The task >> Please restate, word for word, the lines below that begin at the one with "cosign signing-config create \" and end at the one with "rketing Feb. 5-6, 2020". Leave out all other lines.

Excerpts from a dataset:
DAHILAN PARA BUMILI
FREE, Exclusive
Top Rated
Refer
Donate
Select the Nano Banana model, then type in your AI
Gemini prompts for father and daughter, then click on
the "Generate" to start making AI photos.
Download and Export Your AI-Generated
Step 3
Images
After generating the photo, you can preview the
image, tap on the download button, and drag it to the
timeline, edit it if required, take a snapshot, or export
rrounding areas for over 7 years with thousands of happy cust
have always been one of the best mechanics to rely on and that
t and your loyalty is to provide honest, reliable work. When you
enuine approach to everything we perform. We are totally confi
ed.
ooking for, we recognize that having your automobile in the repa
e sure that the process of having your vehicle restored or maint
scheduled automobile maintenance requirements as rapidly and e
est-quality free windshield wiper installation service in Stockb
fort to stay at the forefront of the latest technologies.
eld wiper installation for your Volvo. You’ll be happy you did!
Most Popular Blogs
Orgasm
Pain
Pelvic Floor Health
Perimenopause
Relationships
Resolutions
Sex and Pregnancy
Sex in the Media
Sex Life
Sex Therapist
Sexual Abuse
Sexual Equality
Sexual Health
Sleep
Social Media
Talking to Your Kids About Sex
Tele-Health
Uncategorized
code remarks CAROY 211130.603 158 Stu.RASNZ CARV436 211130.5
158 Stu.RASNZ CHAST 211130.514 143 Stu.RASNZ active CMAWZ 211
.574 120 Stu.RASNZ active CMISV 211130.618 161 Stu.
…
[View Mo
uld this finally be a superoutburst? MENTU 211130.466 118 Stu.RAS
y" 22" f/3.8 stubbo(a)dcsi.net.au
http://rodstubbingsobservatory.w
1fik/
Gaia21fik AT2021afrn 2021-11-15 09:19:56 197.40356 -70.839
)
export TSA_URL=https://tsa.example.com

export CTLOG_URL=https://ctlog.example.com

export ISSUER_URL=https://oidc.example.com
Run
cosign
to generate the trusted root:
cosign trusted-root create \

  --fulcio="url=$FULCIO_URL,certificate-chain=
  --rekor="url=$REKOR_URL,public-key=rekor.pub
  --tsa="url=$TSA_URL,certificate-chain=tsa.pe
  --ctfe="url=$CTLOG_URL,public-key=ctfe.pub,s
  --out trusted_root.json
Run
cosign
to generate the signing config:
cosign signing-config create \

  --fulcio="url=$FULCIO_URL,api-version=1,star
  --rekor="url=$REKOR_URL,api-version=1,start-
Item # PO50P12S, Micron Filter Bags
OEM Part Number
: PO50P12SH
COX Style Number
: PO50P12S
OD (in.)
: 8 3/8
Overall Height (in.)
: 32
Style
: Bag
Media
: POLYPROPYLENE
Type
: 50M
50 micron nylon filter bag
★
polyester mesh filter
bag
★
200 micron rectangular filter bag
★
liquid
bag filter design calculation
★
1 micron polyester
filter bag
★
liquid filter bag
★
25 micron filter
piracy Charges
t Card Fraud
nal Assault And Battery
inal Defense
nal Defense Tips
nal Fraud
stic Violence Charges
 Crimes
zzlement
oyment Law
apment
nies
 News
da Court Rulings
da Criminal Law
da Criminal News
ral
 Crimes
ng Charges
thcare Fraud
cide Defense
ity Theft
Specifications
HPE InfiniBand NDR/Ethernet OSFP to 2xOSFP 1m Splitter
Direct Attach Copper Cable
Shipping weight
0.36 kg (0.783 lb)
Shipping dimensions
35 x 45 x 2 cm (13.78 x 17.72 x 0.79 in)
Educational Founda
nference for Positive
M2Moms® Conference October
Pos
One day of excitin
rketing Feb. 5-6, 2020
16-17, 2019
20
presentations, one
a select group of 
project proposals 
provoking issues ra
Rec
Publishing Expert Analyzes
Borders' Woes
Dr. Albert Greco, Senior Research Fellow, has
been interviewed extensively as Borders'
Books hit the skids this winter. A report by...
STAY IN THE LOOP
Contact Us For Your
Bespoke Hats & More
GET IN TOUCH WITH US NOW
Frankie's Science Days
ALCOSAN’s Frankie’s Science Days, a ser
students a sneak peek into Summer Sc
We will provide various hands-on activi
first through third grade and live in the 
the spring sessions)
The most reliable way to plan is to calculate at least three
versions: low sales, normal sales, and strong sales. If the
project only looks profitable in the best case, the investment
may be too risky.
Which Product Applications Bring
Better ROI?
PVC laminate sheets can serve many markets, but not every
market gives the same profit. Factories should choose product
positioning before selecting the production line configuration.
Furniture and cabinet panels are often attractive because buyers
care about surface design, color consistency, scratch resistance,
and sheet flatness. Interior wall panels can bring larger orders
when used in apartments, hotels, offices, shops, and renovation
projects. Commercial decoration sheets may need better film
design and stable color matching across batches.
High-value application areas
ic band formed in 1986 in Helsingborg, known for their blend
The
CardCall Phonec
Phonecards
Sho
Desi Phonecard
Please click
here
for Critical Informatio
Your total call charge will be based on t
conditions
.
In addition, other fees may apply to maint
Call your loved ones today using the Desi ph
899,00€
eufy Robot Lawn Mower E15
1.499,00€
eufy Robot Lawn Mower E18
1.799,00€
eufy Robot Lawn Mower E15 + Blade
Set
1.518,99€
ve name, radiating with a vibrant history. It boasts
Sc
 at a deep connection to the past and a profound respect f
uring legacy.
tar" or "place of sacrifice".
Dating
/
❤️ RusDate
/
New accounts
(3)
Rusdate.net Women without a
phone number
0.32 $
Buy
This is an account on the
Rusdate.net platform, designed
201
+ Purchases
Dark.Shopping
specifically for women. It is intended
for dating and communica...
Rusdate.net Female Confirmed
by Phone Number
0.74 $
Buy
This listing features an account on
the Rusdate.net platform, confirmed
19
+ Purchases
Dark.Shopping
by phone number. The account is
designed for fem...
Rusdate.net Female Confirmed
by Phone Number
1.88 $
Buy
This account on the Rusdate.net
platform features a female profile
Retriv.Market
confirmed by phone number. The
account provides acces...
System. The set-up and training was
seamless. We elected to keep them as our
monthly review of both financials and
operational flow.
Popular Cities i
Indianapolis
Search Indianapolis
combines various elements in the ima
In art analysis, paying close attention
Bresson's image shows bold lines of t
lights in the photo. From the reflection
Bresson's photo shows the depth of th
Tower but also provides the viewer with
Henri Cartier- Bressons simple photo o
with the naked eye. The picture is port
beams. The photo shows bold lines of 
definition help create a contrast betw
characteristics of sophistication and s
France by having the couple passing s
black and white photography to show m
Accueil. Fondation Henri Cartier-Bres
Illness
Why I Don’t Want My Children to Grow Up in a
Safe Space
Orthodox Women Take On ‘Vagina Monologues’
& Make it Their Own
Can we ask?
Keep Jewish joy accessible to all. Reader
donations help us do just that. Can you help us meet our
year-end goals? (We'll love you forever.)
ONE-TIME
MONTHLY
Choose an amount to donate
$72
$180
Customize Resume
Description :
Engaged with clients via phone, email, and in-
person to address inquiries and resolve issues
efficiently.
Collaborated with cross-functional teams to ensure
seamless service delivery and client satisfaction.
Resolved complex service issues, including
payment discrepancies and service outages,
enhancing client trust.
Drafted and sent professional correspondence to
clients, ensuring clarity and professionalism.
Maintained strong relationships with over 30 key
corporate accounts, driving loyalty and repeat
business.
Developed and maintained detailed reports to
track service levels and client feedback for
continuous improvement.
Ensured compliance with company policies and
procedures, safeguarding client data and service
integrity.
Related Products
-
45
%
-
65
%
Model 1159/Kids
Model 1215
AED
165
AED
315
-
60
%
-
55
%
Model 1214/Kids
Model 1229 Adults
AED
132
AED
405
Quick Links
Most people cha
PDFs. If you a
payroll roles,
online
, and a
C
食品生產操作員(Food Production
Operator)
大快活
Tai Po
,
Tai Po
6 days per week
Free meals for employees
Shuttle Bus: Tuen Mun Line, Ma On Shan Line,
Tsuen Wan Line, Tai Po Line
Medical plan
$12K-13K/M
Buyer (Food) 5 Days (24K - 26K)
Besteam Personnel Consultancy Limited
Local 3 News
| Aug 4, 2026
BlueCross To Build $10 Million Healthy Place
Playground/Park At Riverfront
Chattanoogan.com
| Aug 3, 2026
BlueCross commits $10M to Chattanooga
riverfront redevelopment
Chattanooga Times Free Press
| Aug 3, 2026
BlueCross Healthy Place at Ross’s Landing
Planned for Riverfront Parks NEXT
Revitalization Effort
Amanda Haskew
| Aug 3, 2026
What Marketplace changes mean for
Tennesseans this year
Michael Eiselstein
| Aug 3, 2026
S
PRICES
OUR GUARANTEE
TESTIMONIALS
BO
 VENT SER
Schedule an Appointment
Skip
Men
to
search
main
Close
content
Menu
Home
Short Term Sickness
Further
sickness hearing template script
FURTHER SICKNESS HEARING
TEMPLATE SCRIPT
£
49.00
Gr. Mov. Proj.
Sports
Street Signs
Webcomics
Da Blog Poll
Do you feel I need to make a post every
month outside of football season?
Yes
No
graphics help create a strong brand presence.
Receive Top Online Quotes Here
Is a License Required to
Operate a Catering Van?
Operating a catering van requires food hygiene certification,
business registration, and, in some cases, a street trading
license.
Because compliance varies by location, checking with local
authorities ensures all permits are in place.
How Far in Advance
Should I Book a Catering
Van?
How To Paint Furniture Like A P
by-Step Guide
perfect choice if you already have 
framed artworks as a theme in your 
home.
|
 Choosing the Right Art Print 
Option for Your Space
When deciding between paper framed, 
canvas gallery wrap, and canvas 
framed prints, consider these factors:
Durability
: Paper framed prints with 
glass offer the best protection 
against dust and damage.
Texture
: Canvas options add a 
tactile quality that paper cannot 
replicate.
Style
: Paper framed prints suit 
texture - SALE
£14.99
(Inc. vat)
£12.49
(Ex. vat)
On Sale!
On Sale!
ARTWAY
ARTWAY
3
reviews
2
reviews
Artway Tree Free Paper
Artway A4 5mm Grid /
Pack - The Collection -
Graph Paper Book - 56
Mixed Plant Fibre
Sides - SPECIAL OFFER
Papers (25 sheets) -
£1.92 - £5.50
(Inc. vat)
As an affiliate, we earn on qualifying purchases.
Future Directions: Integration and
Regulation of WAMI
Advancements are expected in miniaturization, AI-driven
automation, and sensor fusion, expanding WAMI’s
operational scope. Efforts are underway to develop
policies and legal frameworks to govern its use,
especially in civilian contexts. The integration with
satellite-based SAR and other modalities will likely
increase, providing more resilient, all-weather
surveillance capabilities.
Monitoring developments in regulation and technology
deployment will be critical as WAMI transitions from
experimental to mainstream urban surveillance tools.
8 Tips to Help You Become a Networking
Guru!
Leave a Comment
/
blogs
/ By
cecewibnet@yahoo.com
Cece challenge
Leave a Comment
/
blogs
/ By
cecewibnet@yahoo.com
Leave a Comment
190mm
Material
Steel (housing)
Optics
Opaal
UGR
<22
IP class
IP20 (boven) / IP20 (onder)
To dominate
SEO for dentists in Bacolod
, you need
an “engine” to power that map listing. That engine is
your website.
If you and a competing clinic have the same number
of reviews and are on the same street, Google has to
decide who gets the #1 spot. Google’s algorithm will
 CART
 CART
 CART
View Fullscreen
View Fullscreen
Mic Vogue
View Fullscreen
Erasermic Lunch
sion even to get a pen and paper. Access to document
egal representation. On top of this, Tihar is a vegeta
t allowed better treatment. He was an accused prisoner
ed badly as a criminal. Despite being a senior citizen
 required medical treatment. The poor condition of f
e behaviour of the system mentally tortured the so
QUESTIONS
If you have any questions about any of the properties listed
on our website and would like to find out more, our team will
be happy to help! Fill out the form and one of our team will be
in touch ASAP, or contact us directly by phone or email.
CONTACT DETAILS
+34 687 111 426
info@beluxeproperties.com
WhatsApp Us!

Written response >>
cosign signing-config create \

  --fulcio="url=$FULCIO_URL,api-version=1,star
  --rekor="url=$REKOR_URL,api-version=1,start-
Item # PO50P12S, Micron Filter Bags
OEM Part Number
: PO50P12SH
COX Style Number
: PO50P12S
OD (in.)
: 8 3/8
Overall Height (in.)
: 32
Style
: Bag
Media
: POLYPROPYLENE
Type
: 50M
50 micron nylon filter bag
★
polyester mesh filter
bag
★
200 micron rectangular filter bag
★
liquid
bag filter design calculation
★
1 micron polyester
filter bag
★
liquid filter bag
★
25 micron filter
piracy Charges
t Card Fraud
nal Assault And Battery
inal Defense
nal Defense Tips
nal Fraud
stic Violence Charges
 Crimes
zzlement
oyment Law
apment
nies
 News
da Court Rulings
da Criminal Law
da Criminal News
ral
 Crimes
ng Charges
thcare Fraud
cide Defense
ity Theft
Specifications
HPE InfiniBand NDR/Ethernet OSFP to 2xOSFP 1m Splitter
Direct Attach Copper Cable
Shipping weight
0.36 kg (0.783 lb)
Shipping dimensions
35 x 45 x 2 cm (13.78 x 17.72 x 0.79 in)
Educational Founda
nference for Positive
M2Moms® Conference October
Pos
One day of excitin
rketing Feb. 5-6, 2020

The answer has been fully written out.